20 avril 2020.- Ciel maussade (20°C). Godard est sur Instagram. L'art de faire durer un Havane, un petit gilet vert, des fulgurances, de l'émotion surtout. 

21 avril 2020.- Chape nuageuse grisâtre, rien de joyeux (19°C). Tendant un modeste pourboire dans la direction de Mamadou, livreur Uber Eats souriant et diablement efficace, je me souviens de ces quelques lignes de l'ami Ramuz : « Il ne suffit pas de donner ce qu’on a ; il faut encore donner ce qu’on est. Plus exactement, on ne donne vraiment que ce qu’on est ; on ne donne rien tant qu’on ne se donne pas soi-même. On ne donne vraiment quelque chose en donnant de l’argent que quand on le donne par amour. L’argent, c’est ce qu’on a ; l’amour, c’est ce qu’on est.
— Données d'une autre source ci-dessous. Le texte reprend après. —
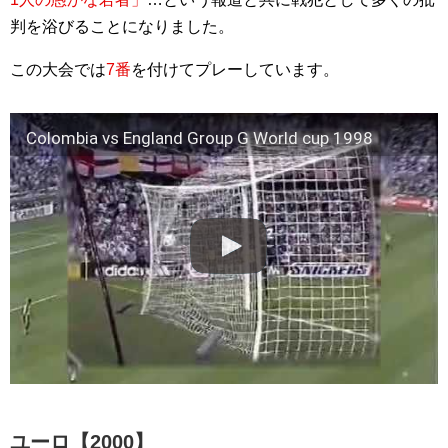
判を浴びることになりました。
この大会では
7番
を付けてプレーしています。
Colombia vs England Group G World cup 1998
ユーロ【2000】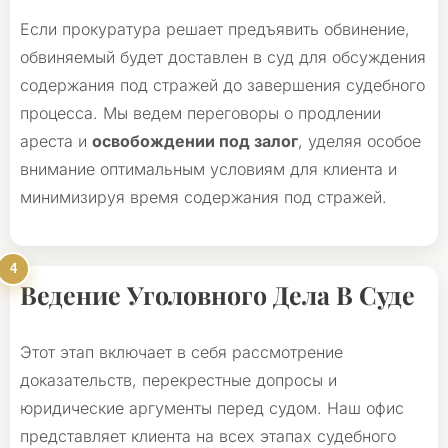
Если прокуратура решает предъявить обвинение,
обвиняемый будет доставлен в суд для обсуждения
содержания под стражей до завершения судебного
процесса. Мы ведем переговоры о продлении
ареста и
освобождении под залог
, уделяя особое
внимание оптимальным условиям для клиента и
минимизируя время содержания под стражей.
Ведение Уголовного Дела В Суде
Этот этап включает в себя рассмотрение
доказательств, перекрестные допросы и
юридические аргументы перед судом. Наш офис
представляет клиента на всех этапах судебного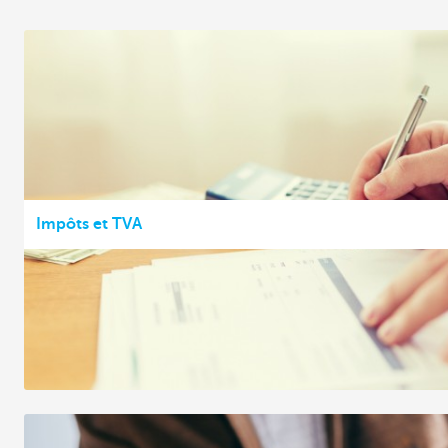
Impôts et TVA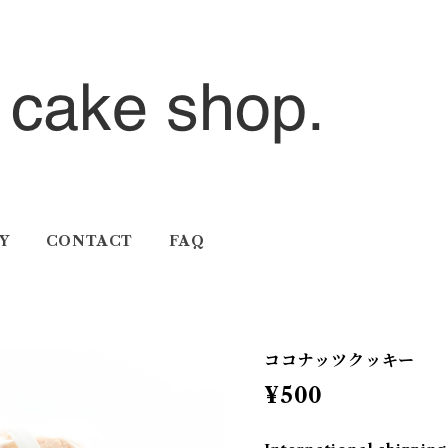
Y
CONTACT
FAQ
ココナッツクッキー
¥500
La société tout entière est basée sur le système des échanges et croit volontiers qu’elle serait parfaite le jour où elle réussirait à assurer leur parfaite équité ; elle oublie que le cœur n’est sensible qu’au don. Dès qu’on met un peu de soi dans son travail, c’est un don de soi qu’on fait, et que l’argent à lui seul ne paie pas. Penser, par exemple, à la fameuse "question des pourboires". C’est de l’argent encore sans doute, mais avec quelque chose autour. » Ce sera tout pour aujourd'hui. 

22 avril 2020.- Soleil (24°C). Lu À quoi tu penses, une mince plaquette du toujours impeccable Thomas (Henri). Ce n'est pas foncièrement primesautier, mais souvent beau voyez-vous : « Ici les morts et les vivants/Sont presque sur le même plan/Les morts sont à l’abri du vent/ Qui courbe vers eux les vivants. (Le cimetière de l’île). ». Dans l'élan je picore dans les Remarques de Ramuz. Que de merveilles ! Ramuz, Cingia, Walser… Décidément vive la Suisse ! 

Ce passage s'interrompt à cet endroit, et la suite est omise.